Vacaciones en Roma la lanzó a la fama, y tal vez su interpretación más recordada sea la de la atribulada Holly en Desayuno con diamantes, pero el papel que la marcó fue sin duda el de Historia de una monja. Rodar en el Congo y conocer las rutinas y la austeridad de las religiosas marcó un antes y un después en su vida. El viaje interior que supuso encarnar a la hermana Lucas la conectó con partes de sí misma que la cambiaron para siempre y que la condujeron de manera natural, tiempo más tarde, a dedicar su últimos años a ayudar a los más vulnerables.
Sin embargo, siempre conservó su sueño de ser madre y formar una familia, vivir en el campo, cuidar el jardín y pasear a los perros. Nada más. Esa era su idea del cielo, tal como ella misma la definió. Y aunque sufrió cinco abortos a lo largo de su vida, tuvo dos hijos a los que se entregó por completo. Dejó de rodar para cuidarlos y se mantuvo alejada del mundo del cine durante ocho años para estar con ellos y que nunca echaran en falta a su madre. Su actitud no fue comprendida por el star system y recibió críticas de algunos que no querían perderla en la gran pantalla. Su vida fue un continuo ir y venir de luces y sombras a las cuales se enfrentó con determinación, valentía y mucha serenidad, aunque en ella siempre había una inseguridad latente con la que batallaba a diario.
La búsqueda del amor fue su otro anhelo constante. A pesar de que intentó mantener su vida personal lejos de las cámaras, no siempre logró evitar que sus romances salieran a la luz. Tras dos matrimonios fallidos, con el actor Mel Ferrer y el psiquiatra Andrea Dotti, con los que tuvo a sus dos hijos, Audrey encontró el verdadero amor al lado del también actor Robert Wolders, ya en la recta final de su vida. Pero hubo otros amores importantes, romances con compañeros de profesión como el actor William Holden, a quien conoció durante el rodaje de Sabrina, y el escritor Robert Anderson, guionista de Historia de una monja.
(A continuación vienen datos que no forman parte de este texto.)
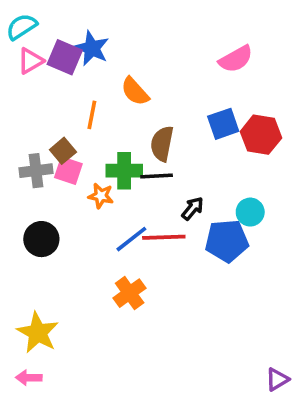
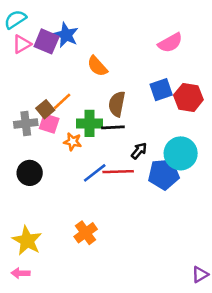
orange line: (92, 115) -> (62, 101), moved, turned 36
cyan circle: (250, 212) -> (181, 153), size x1.6
orange cross: (130, 293) -> (86, 233), moved

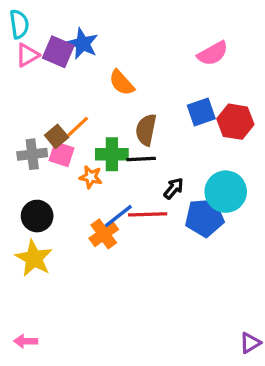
cyan semicircle: (15, 19) -> (19, 24), turned 115
orange cross: (86, 233) -> (104, 234), moved
yellow star: (27, 241) -> (34, 258), moved

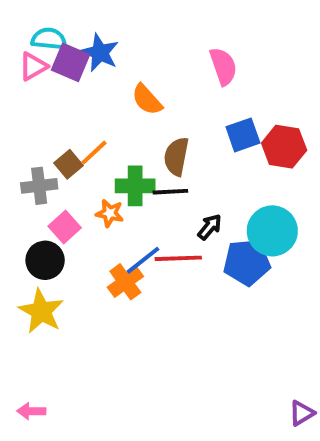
cyan semicircle: (19, 24) -> (49, 39), moved, turned -76
pink semicircle: (213, 53) -> (223, 66), moved, turned -80
pink square: (61, 154) -> (65, 227), moved, turned 30

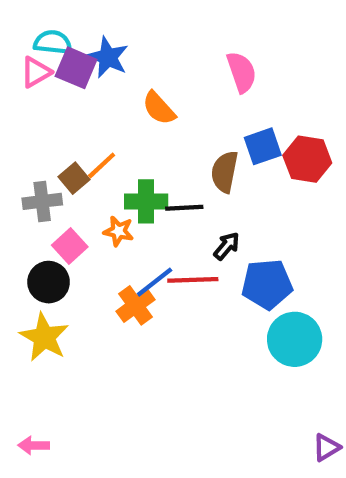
brown semicircle: (176, 156) -> (225, 172), moved
cyan circle: (272, 231) -> (295, 339), moved

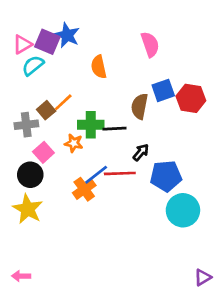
cyan semicircle: (53, 42) -> (33, 65), moved, turned -45
orange semicircle: (159, 108) -> (99, 67), turned 30

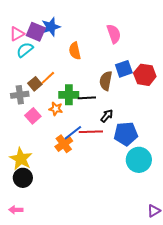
blue star: (67, 35) -> (51, 27), turned 30
black circle: (30, 175) -> (23, 178), moved

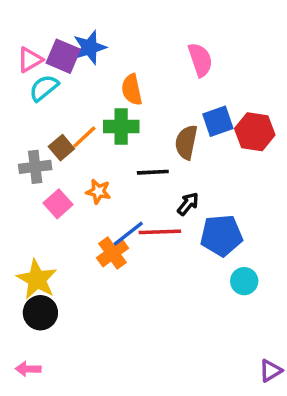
green cross: (69, 95) -> (121, 126), moved
cyan circle: (139, 160) -> (244, 281), size x0.6

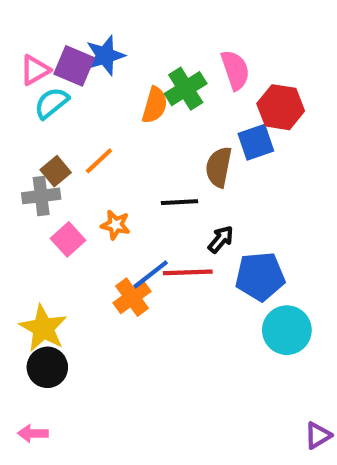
orange semicircle: (132, 90) -> (155, 105), turned -152
green cross: (121, 126) -> (186, 89), moved, turned -32
red hexagon: (255, 132) -> (281, 107), moved
brown square: (61, 148) -> (56, 171), moved
cyan circle: (244, 281) -> (287, 330), size x1.5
Audrey Hepburn fue mucho más que una revolucionaria estrella de cine. Fue una niña valiente en la Holanda ocupada por los nazis y una adolescente delgaducha que halló su gran sueño en el ballet para convertirse, luego, en una joven de energía imparable que se buscó la vida en Londres entre pequeños trabajos y audiciones. Fue también una bailarina que se atrevió a aceptar los papeles que le ofrecieron como actriz sin tener la formación y la experiencia suficientes. Fue una mujer apasionada, una madre generosa y una amiga fiel. Con su prematura desaparición en 1993 «todos los niños perdieron a una gran amiga», dijo el director general de Unicef. Pero quizá sea mejor quedarnos con las palabras felices de Elizabeth Taylor: «Dios seguro que estará contento de tener a un ángel como ella cerca».